Para o PCP a caducidade deve ser eliminada do Código do Trabalho, algo que o BE também gostaria que acontecesse. PSD e CDS ainda não se pronunciaram sobre a solução que tem como objectivo, assumido pelo Governo, dinamizar a contratação colectiva.

Trabalho extra nas convenções só se for mais favorável

O princípio do tratamento mais favorável será alargado ao pagamento do trabalho suplementar. Na prática, a norma prevista no Código do Trabalho e que estipula a forma como é pago o trabalho extra só pode ser afastada por convenções colectivas se elas forem mais favoráveis do que a lei. Será ainda alargado o núcleo de matérias que se mantêm em vigor em caso de caducidade. Em particular os regimes de parentalidade e de segurança e saúde no trabalho quando são mais favoráveis do que a lei.

Reforçar a inspecção do trabalho

A par das alterações ao Código do Trabalho, o Governo compromete-se a reforçar os meios da Autoridade para as Condições de Trabalho (ACT), concluindo os processos de recrutamento em curso e lançando um novo. Pretende-se ainda reforçar os meios técnicos na área da segurança e saúde no trabalho e na análise dos processos contra-ordenacionais. Na orgânica da ACT, será integrado “de modo expresso” o combate à precariedade laboral.

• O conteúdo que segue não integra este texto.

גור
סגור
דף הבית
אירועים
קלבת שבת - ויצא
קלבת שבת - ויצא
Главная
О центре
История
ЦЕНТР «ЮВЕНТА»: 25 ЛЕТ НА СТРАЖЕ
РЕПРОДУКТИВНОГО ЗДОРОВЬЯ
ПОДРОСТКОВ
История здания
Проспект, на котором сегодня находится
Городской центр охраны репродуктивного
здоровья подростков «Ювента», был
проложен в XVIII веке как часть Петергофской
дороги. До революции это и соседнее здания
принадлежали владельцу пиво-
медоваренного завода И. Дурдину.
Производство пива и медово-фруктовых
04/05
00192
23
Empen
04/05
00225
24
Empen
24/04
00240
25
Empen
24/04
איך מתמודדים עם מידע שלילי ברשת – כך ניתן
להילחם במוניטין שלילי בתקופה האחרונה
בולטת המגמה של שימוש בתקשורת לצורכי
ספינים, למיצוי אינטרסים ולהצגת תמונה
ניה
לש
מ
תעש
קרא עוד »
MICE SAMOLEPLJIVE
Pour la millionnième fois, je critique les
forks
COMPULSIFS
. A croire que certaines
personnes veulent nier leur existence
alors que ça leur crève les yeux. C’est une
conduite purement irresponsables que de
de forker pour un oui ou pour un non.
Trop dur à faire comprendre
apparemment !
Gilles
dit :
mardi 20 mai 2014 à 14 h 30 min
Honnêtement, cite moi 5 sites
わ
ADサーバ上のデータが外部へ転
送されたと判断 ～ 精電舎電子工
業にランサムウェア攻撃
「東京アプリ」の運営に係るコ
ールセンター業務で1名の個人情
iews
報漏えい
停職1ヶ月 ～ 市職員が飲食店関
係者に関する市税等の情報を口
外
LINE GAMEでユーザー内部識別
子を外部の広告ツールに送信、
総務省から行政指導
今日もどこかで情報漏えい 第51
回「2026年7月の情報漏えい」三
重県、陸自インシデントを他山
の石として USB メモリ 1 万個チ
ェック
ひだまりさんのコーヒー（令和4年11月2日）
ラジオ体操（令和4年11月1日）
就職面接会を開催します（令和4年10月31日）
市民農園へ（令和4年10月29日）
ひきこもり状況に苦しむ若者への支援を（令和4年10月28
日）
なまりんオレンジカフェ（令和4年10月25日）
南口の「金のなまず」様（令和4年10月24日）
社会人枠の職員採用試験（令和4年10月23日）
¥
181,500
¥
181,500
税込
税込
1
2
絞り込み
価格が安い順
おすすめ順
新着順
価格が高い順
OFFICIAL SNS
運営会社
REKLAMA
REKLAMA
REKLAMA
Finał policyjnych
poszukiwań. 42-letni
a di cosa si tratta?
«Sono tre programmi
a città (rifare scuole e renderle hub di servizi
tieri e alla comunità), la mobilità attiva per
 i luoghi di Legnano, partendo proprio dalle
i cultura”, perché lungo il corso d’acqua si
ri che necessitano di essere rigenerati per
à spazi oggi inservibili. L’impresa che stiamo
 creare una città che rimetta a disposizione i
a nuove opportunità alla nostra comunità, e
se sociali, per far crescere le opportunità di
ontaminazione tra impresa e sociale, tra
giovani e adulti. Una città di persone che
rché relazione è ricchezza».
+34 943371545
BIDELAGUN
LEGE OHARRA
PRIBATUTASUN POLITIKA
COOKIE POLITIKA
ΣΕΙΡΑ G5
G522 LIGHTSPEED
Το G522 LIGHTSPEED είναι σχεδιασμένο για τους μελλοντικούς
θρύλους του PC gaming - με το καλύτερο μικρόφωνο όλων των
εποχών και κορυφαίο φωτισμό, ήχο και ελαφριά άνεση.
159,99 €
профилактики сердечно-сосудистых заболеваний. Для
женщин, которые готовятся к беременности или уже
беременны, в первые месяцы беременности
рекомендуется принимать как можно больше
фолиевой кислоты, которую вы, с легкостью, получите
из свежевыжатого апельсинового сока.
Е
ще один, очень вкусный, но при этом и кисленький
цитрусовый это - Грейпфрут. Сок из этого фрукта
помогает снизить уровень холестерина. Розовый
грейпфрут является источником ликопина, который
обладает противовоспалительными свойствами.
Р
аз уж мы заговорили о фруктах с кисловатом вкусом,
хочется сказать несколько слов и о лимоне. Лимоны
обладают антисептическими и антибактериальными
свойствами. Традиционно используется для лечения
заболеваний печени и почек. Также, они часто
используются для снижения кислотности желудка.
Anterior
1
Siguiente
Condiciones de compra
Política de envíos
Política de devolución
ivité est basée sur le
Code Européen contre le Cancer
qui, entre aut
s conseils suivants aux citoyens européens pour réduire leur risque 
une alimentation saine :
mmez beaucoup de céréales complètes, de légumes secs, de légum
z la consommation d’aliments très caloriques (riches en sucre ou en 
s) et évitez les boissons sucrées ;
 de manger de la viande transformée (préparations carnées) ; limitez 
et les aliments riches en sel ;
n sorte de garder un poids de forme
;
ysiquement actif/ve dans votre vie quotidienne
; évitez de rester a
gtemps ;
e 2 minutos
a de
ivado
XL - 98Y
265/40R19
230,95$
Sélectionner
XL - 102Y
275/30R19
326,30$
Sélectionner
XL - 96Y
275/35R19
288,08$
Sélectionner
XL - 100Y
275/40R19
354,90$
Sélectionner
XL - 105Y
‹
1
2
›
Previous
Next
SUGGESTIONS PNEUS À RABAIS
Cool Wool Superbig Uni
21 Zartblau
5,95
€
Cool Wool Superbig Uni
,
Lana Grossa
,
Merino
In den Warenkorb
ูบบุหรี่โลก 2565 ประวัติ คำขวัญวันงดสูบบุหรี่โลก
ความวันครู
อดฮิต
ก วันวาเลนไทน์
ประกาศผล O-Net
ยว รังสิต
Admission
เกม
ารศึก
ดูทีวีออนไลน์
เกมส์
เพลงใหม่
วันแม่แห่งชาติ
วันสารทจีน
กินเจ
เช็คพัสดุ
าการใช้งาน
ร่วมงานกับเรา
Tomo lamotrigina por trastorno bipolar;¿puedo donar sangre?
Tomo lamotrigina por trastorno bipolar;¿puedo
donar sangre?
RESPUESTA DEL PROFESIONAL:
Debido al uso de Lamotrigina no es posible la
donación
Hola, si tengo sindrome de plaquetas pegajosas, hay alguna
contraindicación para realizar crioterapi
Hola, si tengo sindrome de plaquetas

Esta tem sido uma reivindicação do PCP e do BE, que teve acolhimento do Governo.

Simplificar de procedimentos

A desmaterialização dos contratos de trabalho a termo e temporário é uma das medidas propostas. Ao mesmo tempo, o Governo compromete-se a desenvolver uma plataforma única de comunicação dos novos contratos à Segurança Social e ao Fundo de Compensação do Trabalho, para facilitar a vida às empresas.